Maybe your “level” is that you think the players are hot. “The number one thing in Japan was the tight pants,” Goodell explained. “The female audience came to the game because they wanted to see the players in the tight pants. Okay, if that’s what it takes to get you in the stadium, I’m there.” Domestically, this randy iteration of the female fan is well cared for in Cosmo slideshows and yet more cheeky T-shirts. Meanwhile, at the sports bar, it’s still assumed that if a woman isn’t lusting over a player, she must be lusting over another fan. “There is the expectation among some football fans that you will know less as a woman,” says Miranda Popkey, a former football columnist for the Morning News. “And also the perception that the only reason women watch football is to impress their boyfriends.”

Patronizing stereotypes aside, it is possible that some women might watch football differently than their male counterparts. In the absence of other allegiances, for example, a friend of mine roots against known rapists. Popkey, bored of the dominant, stats-driven sports coverage, started her football column because she longed for season coverage that highlighted the personal narratives while acknowledging the sport’s dark undercurrent of brain injury and exploitation. Which isn’t to say that statistics are inherently gendered (20 percent of fantasy-football players are women, after all), just that an appetite for different approaches exists.

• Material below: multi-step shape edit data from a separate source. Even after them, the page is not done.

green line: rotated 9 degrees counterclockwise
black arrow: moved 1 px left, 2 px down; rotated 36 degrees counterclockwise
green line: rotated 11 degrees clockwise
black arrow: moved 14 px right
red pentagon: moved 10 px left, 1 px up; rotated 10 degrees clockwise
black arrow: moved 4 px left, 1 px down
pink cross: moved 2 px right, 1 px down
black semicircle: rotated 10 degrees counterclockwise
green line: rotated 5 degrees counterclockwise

Staffed by actual female football fans, Marie Claire’s supplement offers a vision of female fandom more sophisticated than the typical, "How to Talk to Your Boyfriend on Gameday After Making Him This Secretly Healthy Turkey Chili." Marie Claire editor-in-chief Anne Fulenwider described the guide as an entertainment-based complement to the magazine’s bread-and-butter career content. “Marie Claire readers want to read about more than career strategies,” Fulenwider said. “They also want to read about what they’re doing for fun: music, books, movies — and sports.” As for the football glossary — which has been gently mocked — it is no more instructional than the magazine's monthly “Fashion 101,” she pointed out.

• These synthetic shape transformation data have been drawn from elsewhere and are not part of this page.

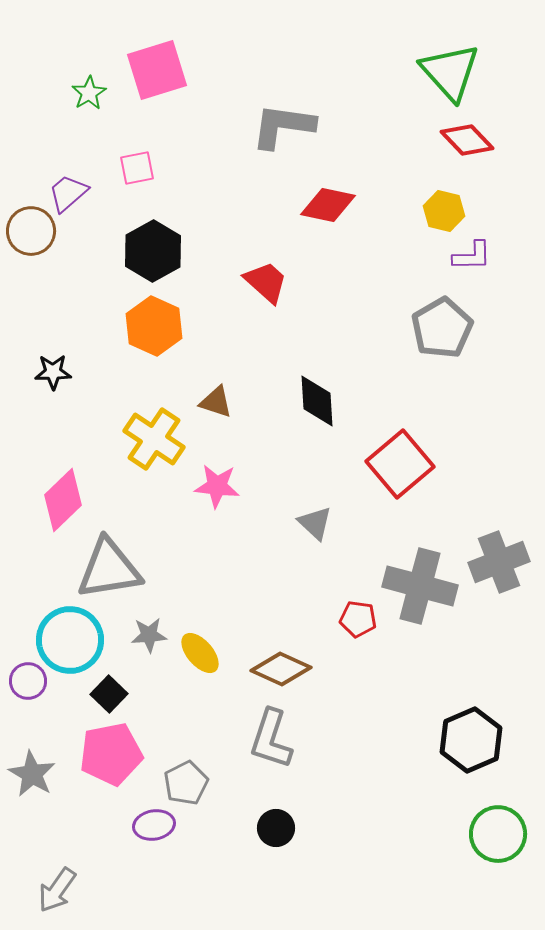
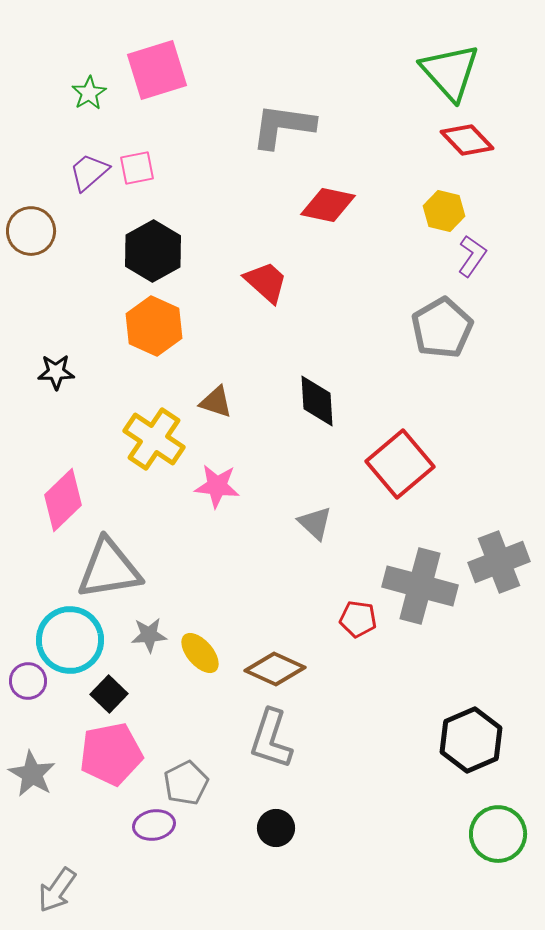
purple trapezoid at (68, 193): moved 21 px right, 21 px up
purple L-shape at (472, 256): rotated 54 degrees counterclockwise
black star at (53, 372): moved 3 px right
brown diamond at (281, 669): moved 6 px left
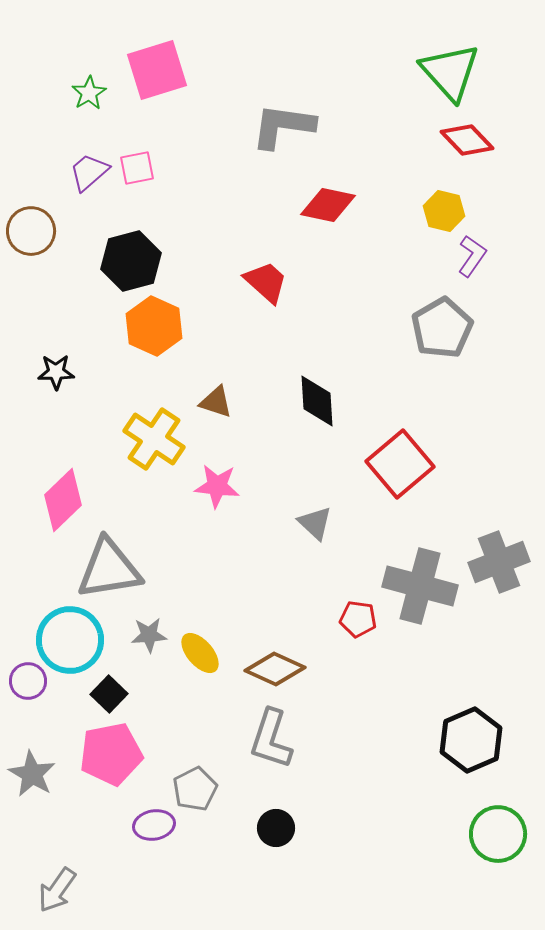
black hexagon at (153, 251): moved 22 px left, 10 px down; rotated 14 degrees clockwise
gray pentagon at (186, 783): moved 9 px right, 6 px down
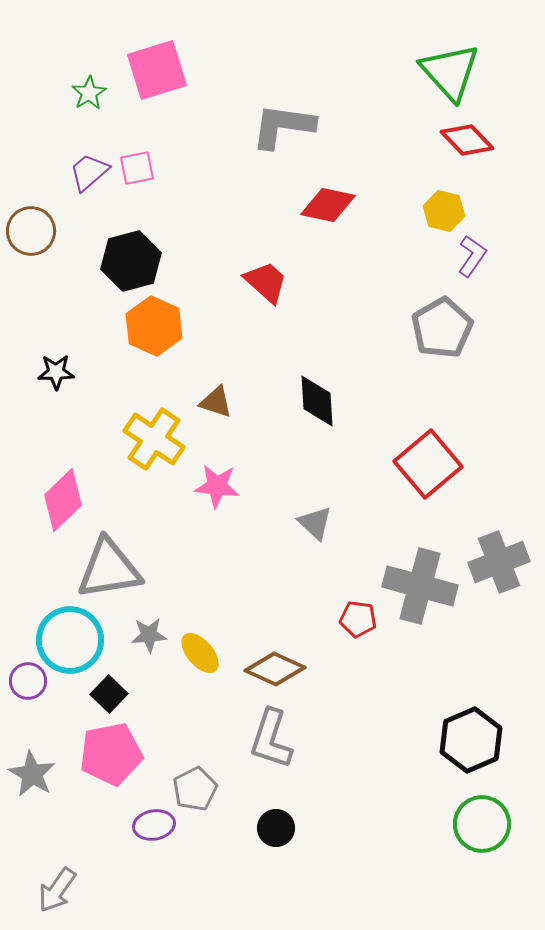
red square at (400, 464): moved 28 px right
green circle at (498, 834): moved 16 px left, 10 px up
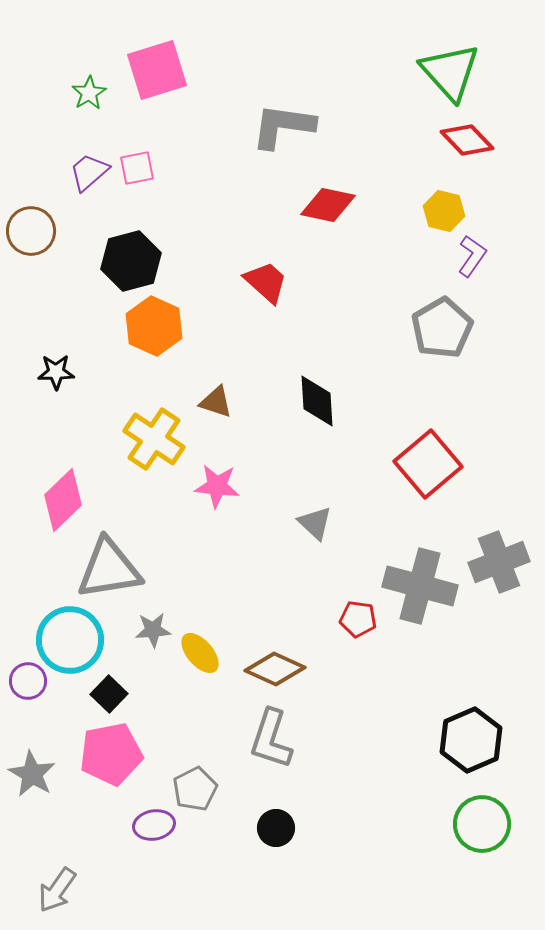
gray star at (149, 635): moved 4 px right, 5 px up
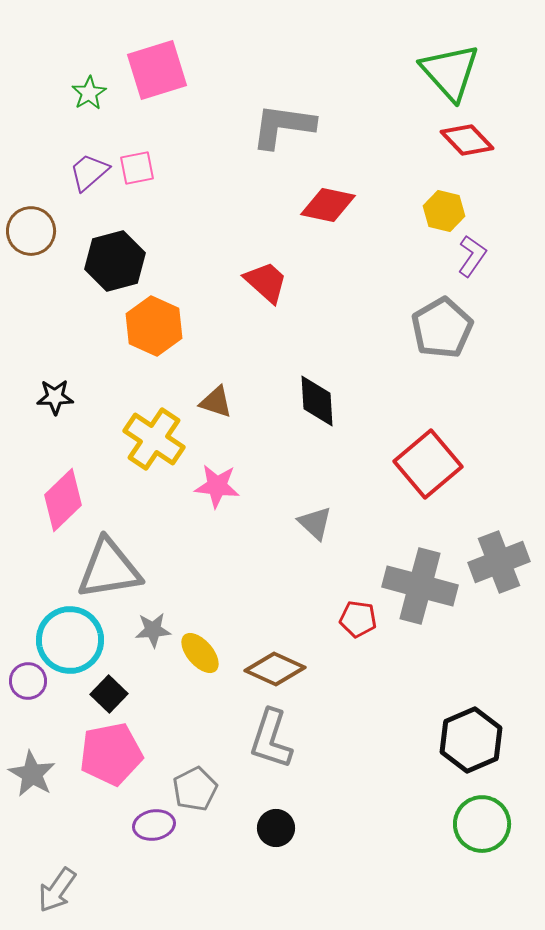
black hexagon at (131, 261): moved 16 px left
black star at (56, 372): moved 1 px left, 25 px down
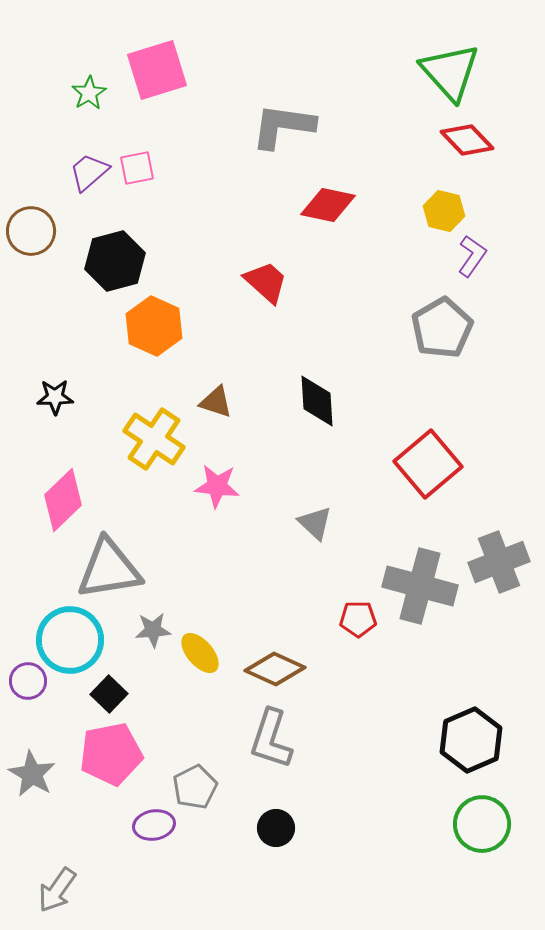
red pentagon at (358, 619): rotated 9 degrees counterclockwise
gray pentagon at (195, 789): moved 2 px up
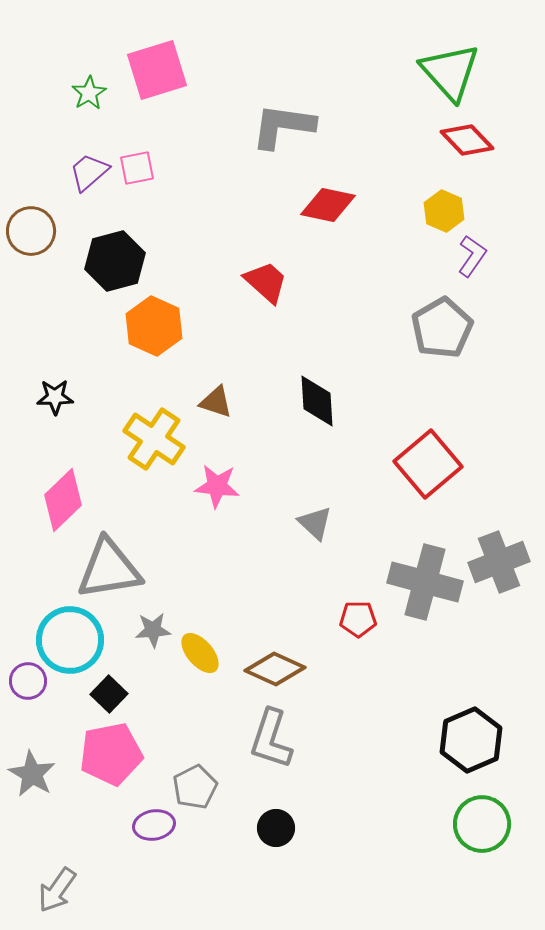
yellow hexagon at (444, 211): rotated 9 degrees clockwise
gray cross at (420, 586): moved 5 px right, 4 px up
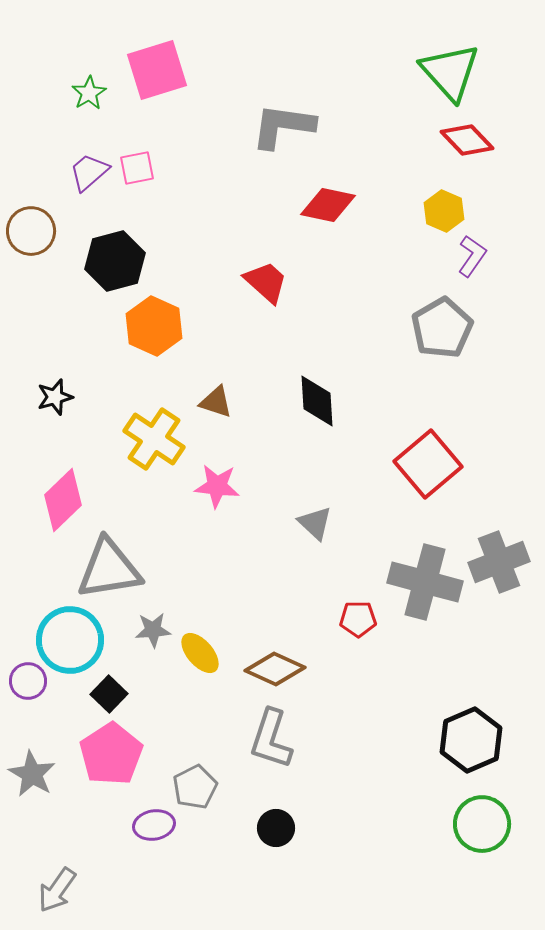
black star at (55, 397): rotated 15 degrees counterclockwise
pink pentagon at (111, 754): rotated 22 degrees counterclockwise
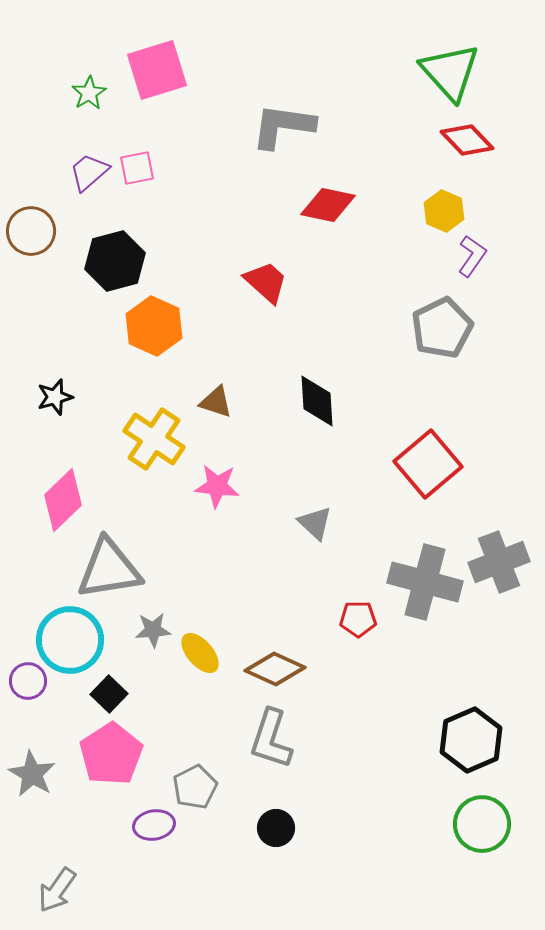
gray pentagon at (442, 328): rotated 4 degrees clockwise
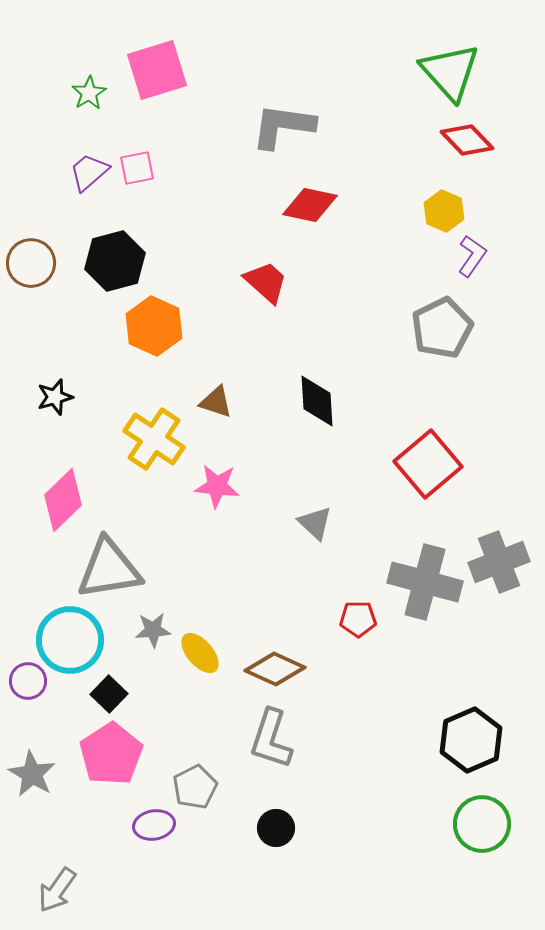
red diamond at (328, 205): moved 18 px left
brown circle at (31, 231): moved 32 px down
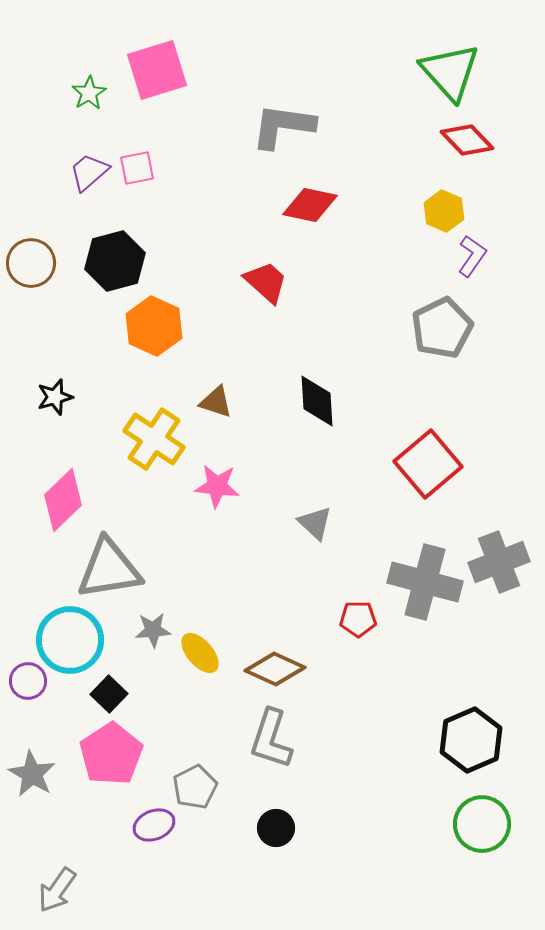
purple ellipse at (154, 825): rotated 12 degrees counterclockwise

Meanwhile, beyond the NFL-sanctioned auspices of Marie Claire, former Patriots offensive tackle Brian Holloway is at work on a new football site for women, HerLeague.net. With a mix of personal essays and expert-advice columns, he envisions a kind of user-generated xoJane for football. He wants to cover topics unlikely to show up in a fashion magazine, let alone one where the NFL is buying ads: rants about the extra childcare and cooking duties imposed by game day, the dangers of head injuries in youth football, and the treatment of women by professional football players. The site leaves something to be desired, in volume and design, but Holloway says it is still in beta. (The launch was delayed after several hundred teenagers threw a back-to-school rager in his unoccupied second home in Albany.) He claims 50,000 members, and ambitiously estimates he will have 2 million by the Super Bowl.

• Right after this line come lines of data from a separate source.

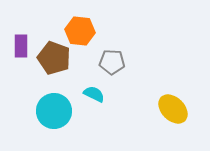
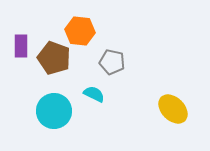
gray pentagon: rotated 10 degrees clockwise
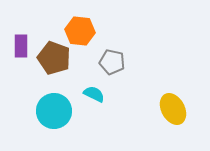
yellow ellipse: rotated 16 degrees clockwise
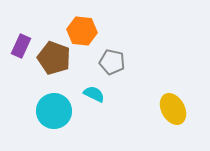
orange hexagon: moved 2 px right
purple rectangle: rotated 25 degrees clockwise
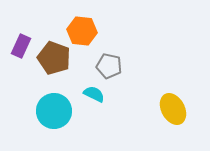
gray pentagon: moved 3 px left, 4 px down
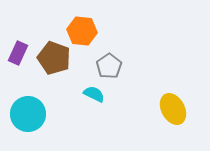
purple rectangle: moved 3 px left, 7 px down
gray pentagon: rotated 25 degrees clockwise
cyan circle: moved 26 px left, 3 px down
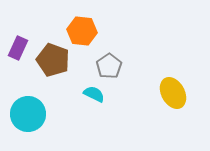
purple rectangle: moved 5 px up
brown pentagon: moved 1 px left, 2 px down
yellow ellipse: moved 16 px up
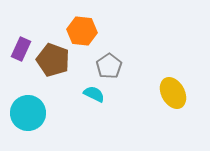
purple rectangle: moved 3 px right, 1 px down
cyan circle: moved 1 px up
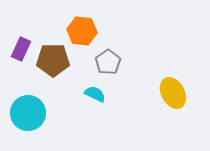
brown pentagon: rotated 20 degrees counterclockwise
gray pentagon: moved 1 px left, 4 px up
cyan semicircle: moved 1 px right
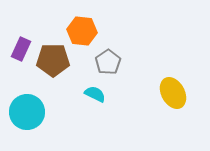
cyan circle: moved 1 px left, 1 px up
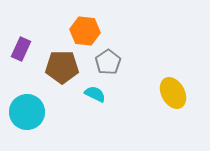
orange hexagon: moved 3 px right
brown pentagon: moved 9 px right, 7 px down
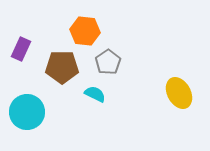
yellow ellipse: moved 6 px right
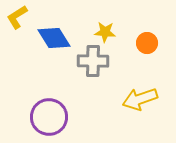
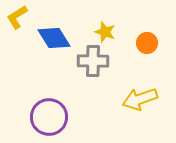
yellow star: rotated 15 degrees clockwise
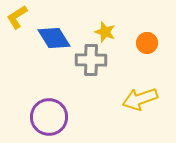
gray cross: moved 2 px left, 1 px up
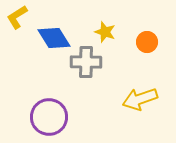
orange circle: moved 1 px up
gray cross: moved 5 px left, 2 px down
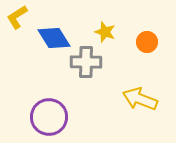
yellow arrow: rotated 40 degrees clockwise
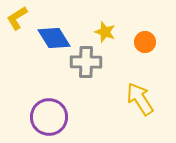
yellow L-shape: moved 1 px down
orange circle: moved 2 px left
yellow arrow: rotated 36 degrees clockwise
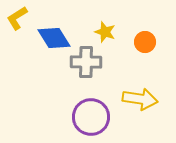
yellow arrow: rotated 132 degrees clockwise
purple circle: moved 42 px right
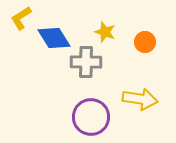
yellow L-shape: moved 4 px right
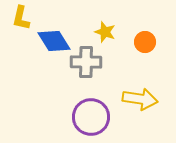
yellow L-shape: rotated 45 degrees counterclockwise
blue diamond: moved 3 px down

What the NFL and Holloway’s efforts share is a whiff of “separate but equal”— an implication that female fans differ from normal fans in some way. It makes one wish the NFL had more interest in making its dominant culture more welcoming to women, rather than constructing a just-for-her girlie ghetto. “Fanicures” and Swarovski-bedazzled T-shirts are a marketing opportunity, sure — but so are other things. Like, say, regular football jerseys. Popkey, for one, still can’t find one without feminine detailing. “I don’t understand why their idea is that a woman wouldn’t want to just wear a football jersey in her size!” she said. For now, she wears a boys XL.